» **What the task asks**
Only the lines from the start of the data through the line with "VIP VoIP Team" belong in the copy. Restate them word for word, minus the pictures.

§ §

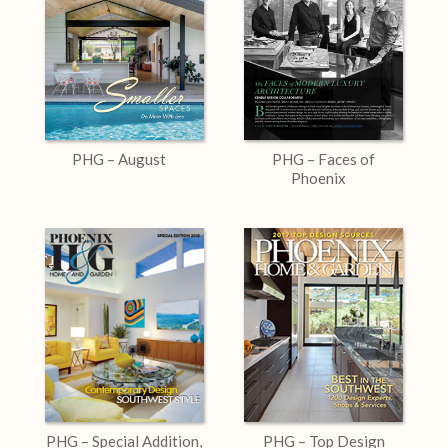
PHG – August
PHG – Faces of
Phoenix
PHG – Special Addition,
PHG – Top Design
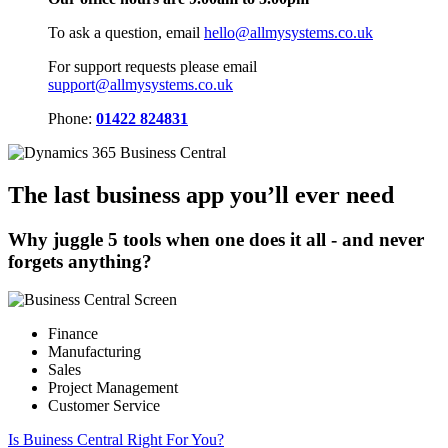
To ask a question, email
hello@allmysystems.co.uk
For support requests please email
support@allmysystems.co.uk
Phone:
01422 824831
The last business app you’ll ever need
Why juggle 5 tools when one does it all - and never
forgets anything?
Finance
Manufacturing
Sales
Project Management
Customer Service
Is Buiness Central Right For You?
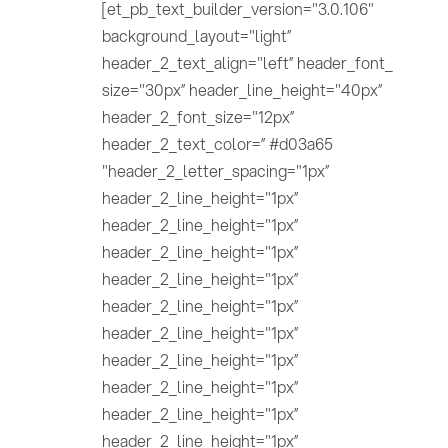
[et_pb_text_builder_version="3.0.106"
background_layout="light”
header_2_text_align="left” header_font_
size="30px” header_line_height="40px”
header_2_font_size="12px”
header_2_text_color=” #d03a65
"header_2_letter_spacing="1px”
header_2_line_height="1px”
header_2_line_height="1px”
header_2_line_height="1px”
header_2_line_height="1px”
header_2_line_height="1px”
header_2_line_height="1px”
header_2_line_height="1px”
header_2_line_height="1px”
header_2_line_height="1px”
header_2_line_height="1px”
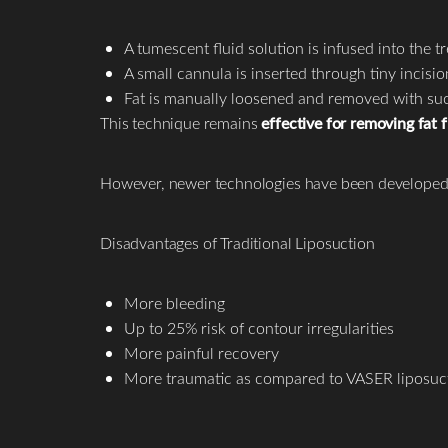
A tumescent fluid solution is infused into the 
A small cannula is inserted through tiny incisio
Fat is manually loosened and removed with su
This technique remains
effective for removing fat
However, newer technologies have been developed
Disadvantages of Traditional Liposuction
More bleeding
Up to 25% risk of contour irregularities
More painful recovery
More traumatic as compared to VASER liposuc
Line Height
Text Align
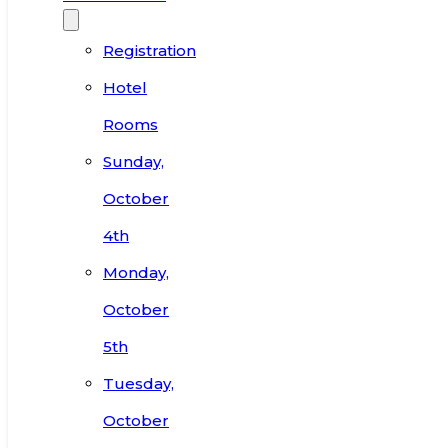
Registration
Hotel
Rooms
Sunday,
October
4th
Monday,
October
5th
Tuesday,
October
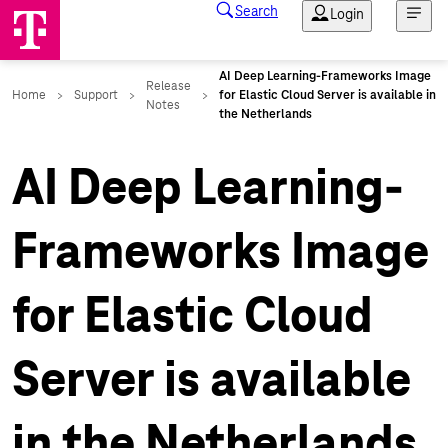
AI Deep Learning-
Frameworks Image
for Elastic Cloud
Server is available
in the Netherlands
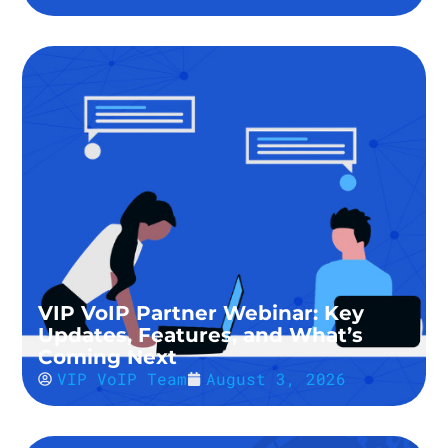
VIP VoIP Partner Webinar: Key
Updates, Features, and What’s
Coming Next
VIP VoIP Team
August 3, 2026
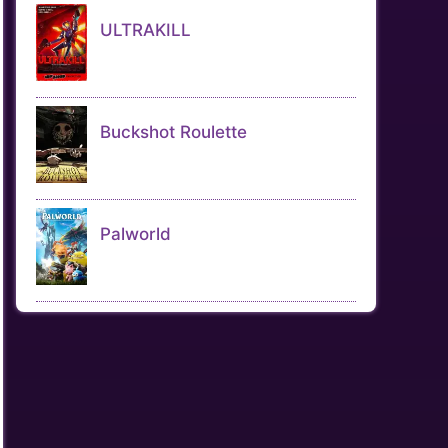
ULTRAKILL
Buckshot Roulette
Palworld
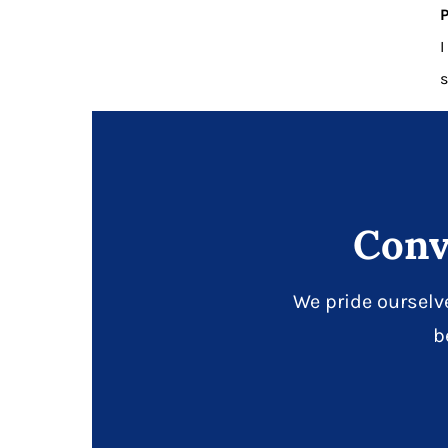
P
I
s
Conv
We pride ourselv
b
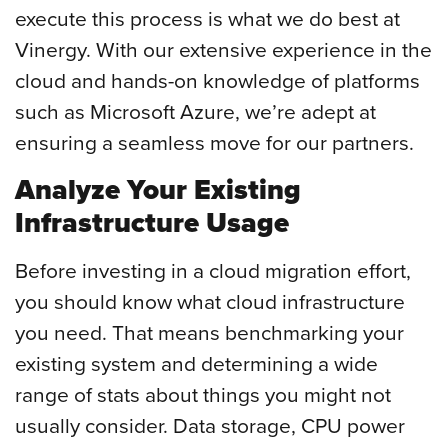
execute this process is what we do best at
Vinergy. With our extensive experience in the
cloud and hands-on knowledge of platforms
such as Microsoft Azure, we’re adept at
ensuring a seamless move for our partners.
Analyze Your Existing
Infrastructure Usage
Before investing in a cloud migration effort,
you should know what cloud infrastructure
you need. That means benchmarking your
existing system and determining a wide
range of stats about things you might not
usually consider. Data storage, CPU power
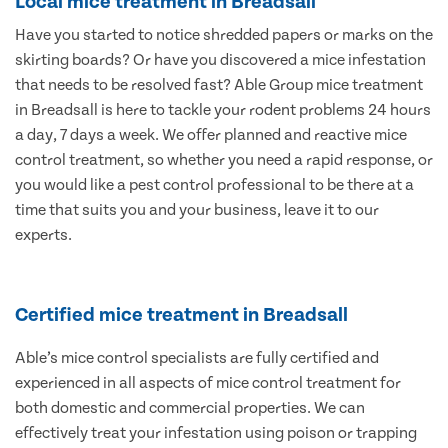
Local mice treatment in Breadsall
Have you started to notice shredded papers or marks on the
skirting boards? Or have you discovered a mice infestation
that needs to be resolved fast? Able Group mice treatment
in Breadsall is here to tackle your rodent problems 24 hours
a day, 7 days a week. We offer planned and reactive mice
control treatment, so whether you need a rapid response, or
you would like a pest control professional to be there at a
time that suits you and your business, leave it to our
experts.
Certified mice treatment in Breadsall
Able’s mice control specialists are fully certified and
experienced in all aspects of mice control treatment for
both domestic and commercial properties. We can
effectively treat your infestation using poison or trapping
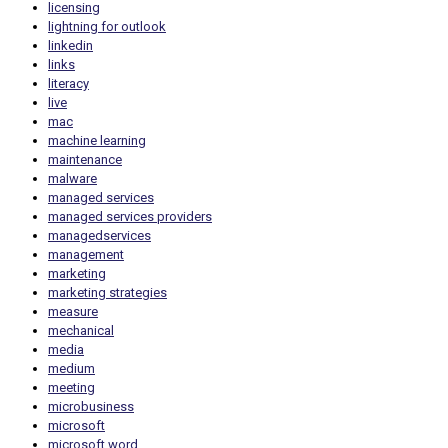
licensing
lightning for outlook
linkedin
links
literacy
live
mac
machine learning
maintenance
malware
managed services
managed services providers
managedservices
management
marketing
marketing strategies
measure
mechanical
media
medium
meeting
microbusiness
microsoft
microsoft word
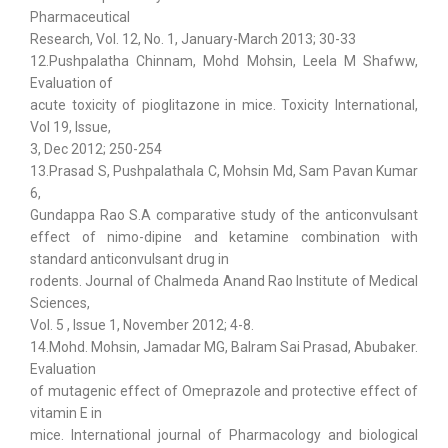
Pharmaceutical
Research, Vol. 12, No. 1, January-March 2013; 30-33
12.Pushpalatha Chinnam, Mohd Mohsin, Leela M Shafww,
Evaluation of
acute toxicity of pioglitazone in mice. Toxicity International,
Vol 19, Issue,
3, Dec 2012; 250-254
13.Prasad S, Pushpalathala C, Mohsin Md, Sam Pavan Kumar
6,
Gundappa Rao S.A comparative study of the anticonvulsant
effect of nimo-dipine and ketamine combination with
standard anticonvulsant drug in
rodents. Journal of Chalmeda Anand Rao Institute of Medical
Sciences,
Vol. 5 , Issue 1, November 2012; 4-8.
14.Mohd. Mohsin, Jamadar MG, Balram Sai Prasad, Abubaker.
Evaluation
of mutagenic effect of Omeprazole and protective effect of
vitamin E in
mice. International journal of Pharmacology and biological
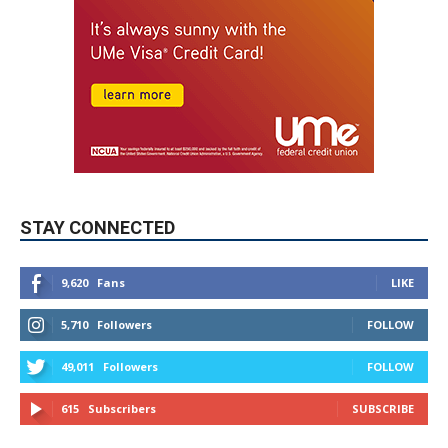
STAY CONNECTED
9,620
Fans
LIKE
5,710
Followers
FOLLOW
49,011
Followers
FOLLOW
615
Subscribers
SUBSCRIBE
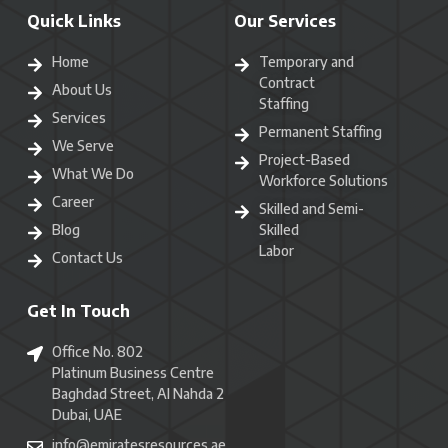
Quick Links
Our Services
Home
Temporary and
Contract
About Us
Staffing
Services
Permanent Staffing
We Serve
Project-Based
What We Do
Workforce Solutions
Career
Skilled and Semi-
Blog
Skilled
Labor
Contact Us
Get In Touch
Office No. 802
Platinum Business Centre
Baghdad Street, Al Nahda 2
Dubai, UAE
info@emiratesresources.ae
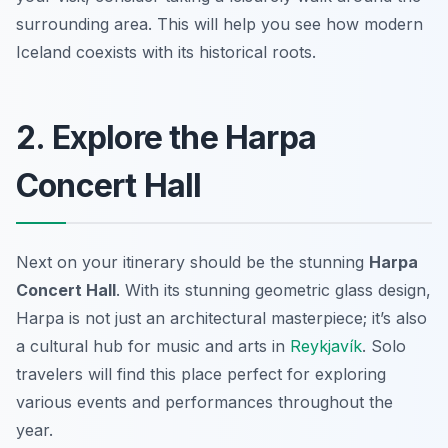
surrounding area. This will help you see how modern
Iceland coexists with its historical roots.
2. Explore the Harpa
Concert Hall
Next on your itinerary should be the stunning
Harpa
Concert Hall
. With its stunning geometric glass design,
Harpa is not just an architectural masterpiece; it’s also
a cultural hub for music and arts in
Reykjavík
. Solo
travelers will find this place perfect for exploring
various events and performances throughout the
year.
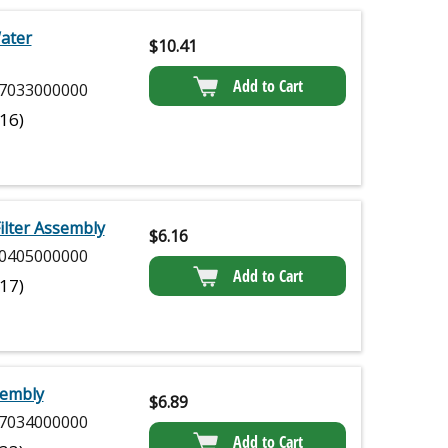
Water
$
10.41
Add to Cart
7033000000
(16)
ilter Assembly
$
6.16
0405000000
Add to Cart
(17)
sembly
$
6.89
7034000000
Add to Cart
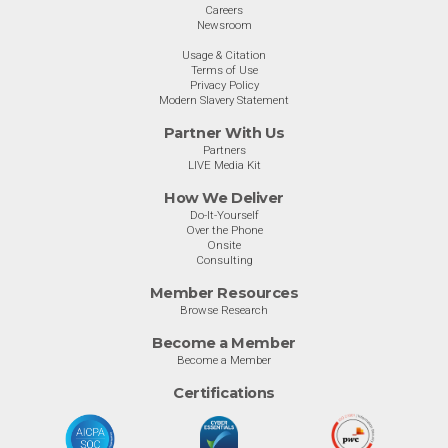
Careers
Newsroom
Usage & Citation
Terms of Use
Privacy Policy
Modern Slavery Statement
Partner With Us
Partners
LIVE Media Kit
How We Deliver
Do-It-Yourself
Over the Phone
Onsite
Consulting
Member Resources
Browse Research
Become a Member
Become a Member
Certifications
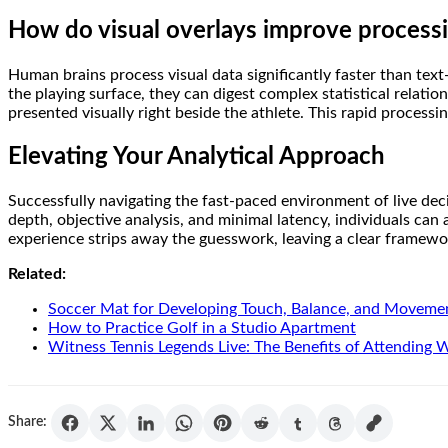
How do visual overlays improve process
Human brains process visual data significantly faster than text
the playing surface, they can digest complex statistical relatio
presented visually right beside the athlete. This rapid proces
Elevating Your Analytical Approach
Successfully navigating the fast-paced environment of live deci
depth, objective analysis, and minimal latency, individuals can
experience strips away the guesswork, leaving a clear framewor
Related:
Soccer Mat for Developing Touch, Balance, and Moveme
How to Practice Golf in a Studio Apartment
Witness Tennis Legends Live: The Benefits of Attending
Share:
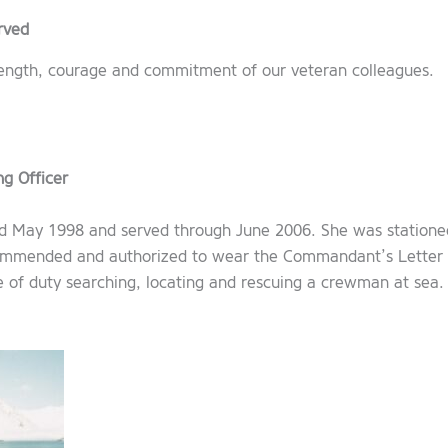
rved
trength, courage and commitment of our veteran colleagues.
g Officer
ard May 1998 and served through June 2006. She was statione
commended and authorized to wear the Commandant’s Letter
 of duty searching, locating and rescuing a crewman at sea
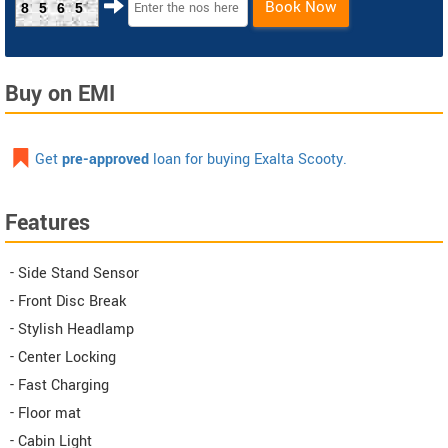
Book Now
8565
Buy on EMI
Get
pre-approved
loan for buying Exalta Scooty.
Features
- Side Stand Sensor
- Front Disc Break
- Stylish Headlamp
- Center Locking
- Fast Charging
- Floor mat
- Cabin Light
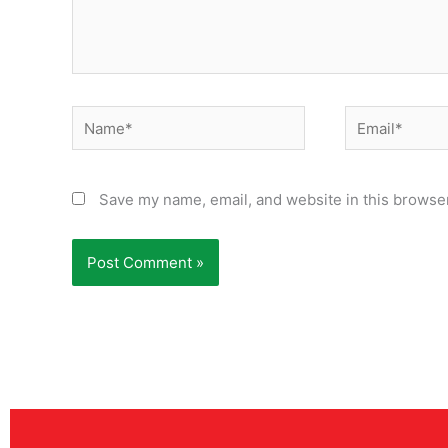
Name*
Email*
Save my name, email, and website in this browser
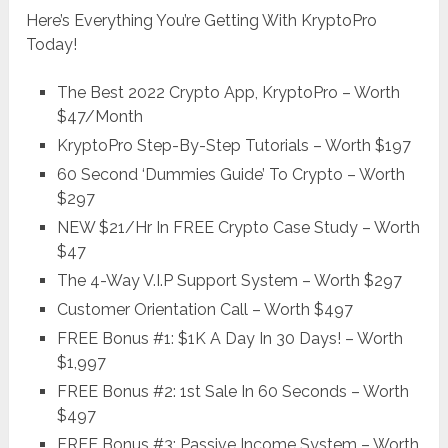
Here’s Everything You’re Getting With KryptoPro
Today!
The Best 2022 Crypto App, KryptoPro – Worth
$47/Month
KryptoPro Step-By-Step Tutorials – Worth $197
60 Second ‘Dummies Guide’ To Crypto – Worth
$297
NEW $21/Hr In FREE Crypto Case Study – Worth
$47
The 4-Way V.I.P Support System – Worth $297
Customer Orientation Call – Worth $497
FREE Bonus #1: $1K A Day In 30 Days! – Worth
$1,997
FREE Bonus #2: 1st Sale In 60 Seconds – Worth
$497
FREE Bonus #3: Passive Income System – Worth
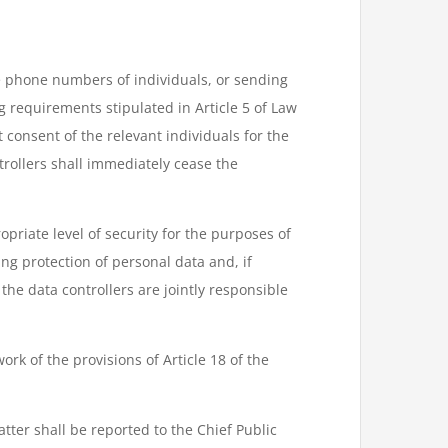
e phone numbers of individuals, or sending
g requirements stipulated in Article 5 of Law
 consent of the relevant individuals for the
rollers shall immediately cease the
priate level of security for the purposes of
ng protection of personal data and, if
the data controllers are jointly responsible
ork of the provisions of Article 18 of the
ter shall be reported to the Chief Public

§ §

» **Response below**
PHG – August
PHG – Faces of
Phoenix
PHG – Special Addition,
PHG – Top Design
To ask a question, email
hello@allmysystems.co.uk
For support requests please email
support@allmysystems.co.uk
Phone:
01422 824831
The last business app you’ll ever need
Why juggle 5 tools when one does it all - and never
forgets anything?
Finance
Manufacturing
Sales
Project Management
Customer Service
Is Buiness Central Right For You?
[et_pb_text_builder_version="3.0.106"
background_layout="light”
header_2_text_align="left” header_font_
size="30px” header_line_height="40px”
header_2_font_size="12px”
header_2_text_color=” #d03a65
"header_2_letter_spacing="1px”
header_2_line_height="1px”
header_2_line_height="1px”
header_2_line_height="1px”
header_2_line_height="1px”
header_2_line_height="1px”
header_2_line_height="1px”
header_2_line_height="1px”
header_2_line_height="1px”
header_2_line_height="1px”
header_2_line_height="1px”
A tumescent fluid solution is infused into the 
A small cannula is inserted through tiny incisio
Fat is manually loosened and removed with su
This technique remains
effective for removing fat
However, newer technologies have been developed
Disadvantages of Traditional Liposuction
More bleeding
Up to 25% risk of contour irregularities
More painful recovery
More traumatic as compared to VASER liposuc
Line Height
Text Align
Registration
Hotel
Rooms
Sunday,
October
4th
Monday,
October
5th
Tuesday,
October
AI Deep Learning-
Frameworks Image
for Elastic Cloud
Server is available
in the Netherlands
VIP VoIP Partner Webinar: Key
Updates, Features, and What’s
Coming Next
VIP VoIP Team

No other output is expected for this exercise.